• _TASK REQUIREMENTS_:
When a line of the records contains "Sink", copy it.

• _MATERIALS PROVIDED_:
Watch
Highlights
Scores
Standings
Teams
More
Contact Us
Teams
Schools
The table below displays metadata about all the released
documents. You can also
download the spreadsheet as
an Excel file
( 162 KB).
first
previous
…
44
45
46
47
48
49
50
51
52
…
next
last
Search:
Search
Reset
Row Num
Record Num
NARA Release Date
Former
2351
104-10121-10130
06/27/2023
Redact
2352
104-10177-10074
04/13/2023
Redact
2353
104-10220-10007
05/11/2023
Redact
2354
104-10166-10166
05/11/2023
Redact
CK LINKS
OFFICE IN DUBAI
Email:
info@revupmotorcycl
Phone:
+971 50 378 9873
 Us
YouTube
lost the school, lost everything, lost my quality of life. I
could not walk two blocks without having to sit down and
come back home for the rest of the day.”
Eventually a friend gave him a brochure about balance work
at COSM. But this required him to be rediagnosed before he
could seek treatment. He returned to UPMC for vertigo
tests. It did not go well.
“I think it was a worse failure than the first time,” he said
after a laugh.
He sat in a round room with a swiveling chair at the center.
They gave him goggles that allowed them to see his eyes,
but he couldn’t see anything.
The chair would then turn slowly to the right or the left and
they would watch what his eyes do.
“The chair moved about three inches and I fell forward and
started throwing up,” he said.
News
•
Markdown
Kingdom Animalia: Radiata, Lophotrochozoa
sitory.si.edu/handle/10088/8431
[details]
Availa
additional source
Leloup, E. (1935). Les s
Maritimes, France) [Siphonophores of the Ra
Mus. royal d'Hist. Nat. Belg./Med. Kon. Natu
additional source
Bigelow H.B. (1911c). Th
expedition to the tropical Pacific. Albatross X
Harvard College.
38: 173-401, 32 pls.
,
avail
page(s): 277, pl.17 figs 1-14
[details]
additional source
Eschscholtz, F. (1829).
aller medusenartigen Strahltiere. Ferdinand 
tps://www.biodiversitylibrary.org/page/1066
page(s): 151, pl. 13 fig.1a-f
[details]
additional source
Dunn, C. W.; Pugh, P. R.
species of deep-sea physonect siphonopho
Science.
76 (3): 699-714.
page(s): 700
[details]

---

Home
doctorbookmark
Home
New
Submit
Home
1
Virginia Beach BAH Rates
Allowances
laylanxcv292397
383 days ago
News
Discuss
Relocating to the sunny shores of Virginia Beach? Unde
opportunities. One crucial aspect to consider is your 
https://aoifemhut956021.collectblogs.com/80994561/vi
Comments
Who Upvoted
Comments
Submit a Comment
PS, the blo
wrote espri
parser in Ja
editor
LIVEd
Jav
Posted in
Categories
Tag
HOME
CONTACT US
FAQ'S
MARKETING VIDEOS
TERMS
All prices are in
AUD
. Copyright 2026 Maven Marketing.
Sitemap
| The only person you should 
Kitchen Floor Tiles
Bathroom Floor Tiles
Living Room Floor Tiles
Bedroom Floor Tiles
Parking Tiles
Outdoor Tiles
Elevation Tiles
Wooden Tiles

---

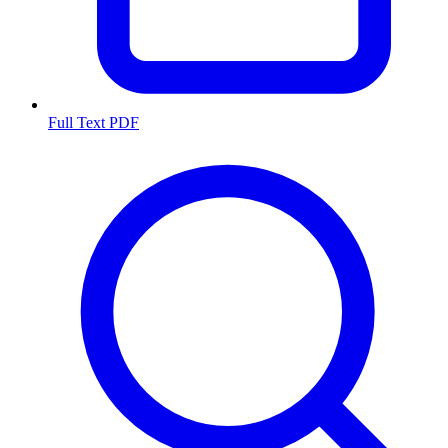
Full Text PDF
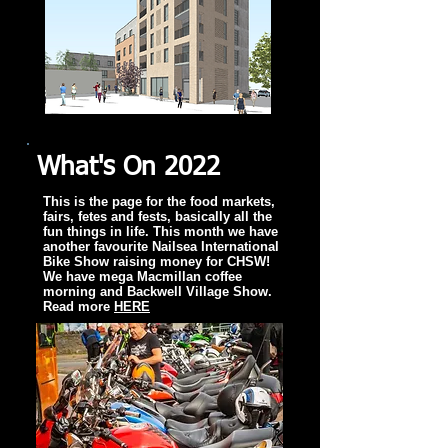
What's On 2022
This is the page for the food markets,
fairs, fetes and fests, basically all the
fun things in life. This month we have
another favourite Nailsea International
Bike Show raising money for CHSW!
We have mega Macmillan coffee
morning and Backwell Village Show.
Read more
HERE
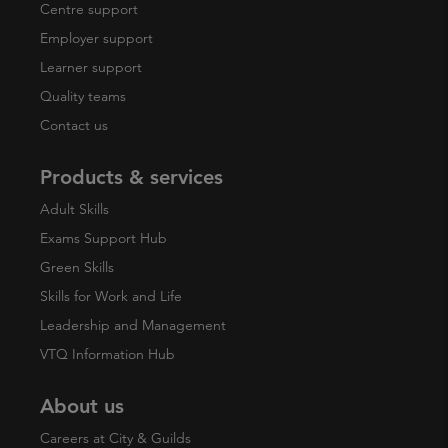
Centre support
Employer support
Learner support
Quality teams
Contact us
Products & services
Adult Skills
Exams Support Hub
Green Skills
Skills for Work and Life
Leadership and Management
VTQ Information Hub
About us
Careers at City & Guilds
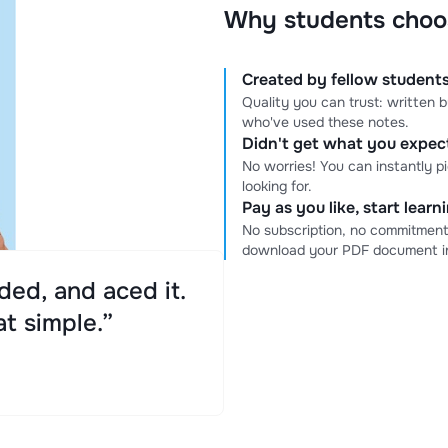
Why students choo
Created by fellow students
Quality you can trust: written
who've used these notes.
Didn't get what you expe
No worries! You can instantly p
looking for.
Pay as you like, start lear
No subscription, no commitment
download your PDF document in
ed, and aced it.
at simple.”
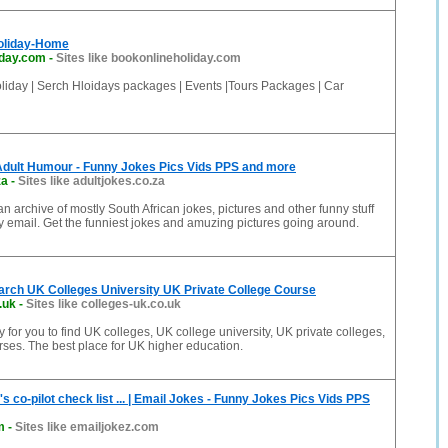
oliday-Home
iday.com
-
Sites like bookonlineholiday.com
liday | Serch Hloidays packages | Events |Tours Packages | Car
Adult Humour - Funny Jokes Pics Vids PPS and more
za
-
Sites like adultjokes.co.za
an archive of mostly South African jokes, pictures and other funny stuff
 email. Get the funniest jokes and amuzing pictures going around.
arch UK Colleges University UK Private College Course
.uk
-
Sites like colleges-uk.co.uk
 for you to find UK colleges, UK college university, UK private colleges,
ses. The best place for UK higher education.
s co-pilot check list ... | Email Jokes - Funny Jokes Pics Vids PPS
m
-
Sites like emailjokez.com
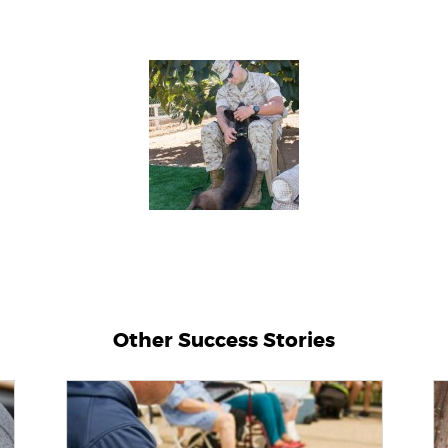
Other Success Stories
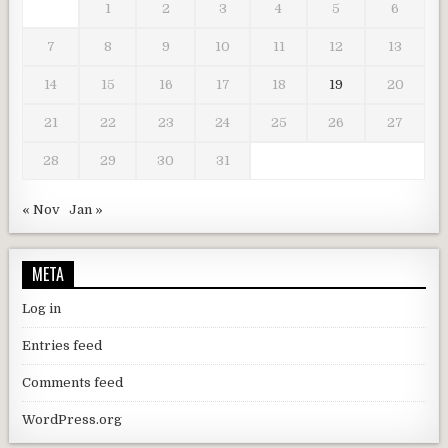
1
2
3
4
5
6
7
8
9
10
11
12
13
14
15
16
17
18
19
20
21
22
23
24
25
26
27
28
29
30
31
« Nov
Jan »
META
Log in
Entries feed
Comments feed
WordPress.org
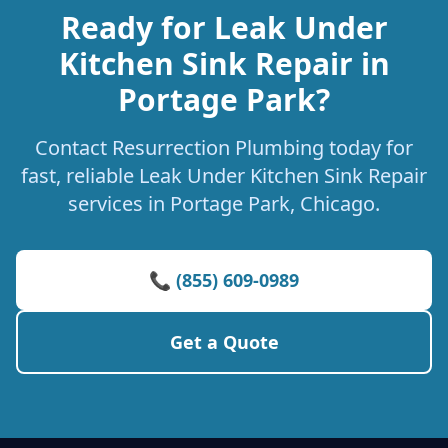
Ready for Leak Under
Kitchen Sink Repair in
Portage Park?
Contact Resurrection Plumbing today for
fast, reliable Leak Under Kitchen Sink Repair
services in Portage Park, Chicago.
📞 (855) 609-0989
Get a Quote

• _RESULT OF THIS TASK_:
Kitchen Sink Repair in
fast, reliable Leak Under Kitchen Sink Repair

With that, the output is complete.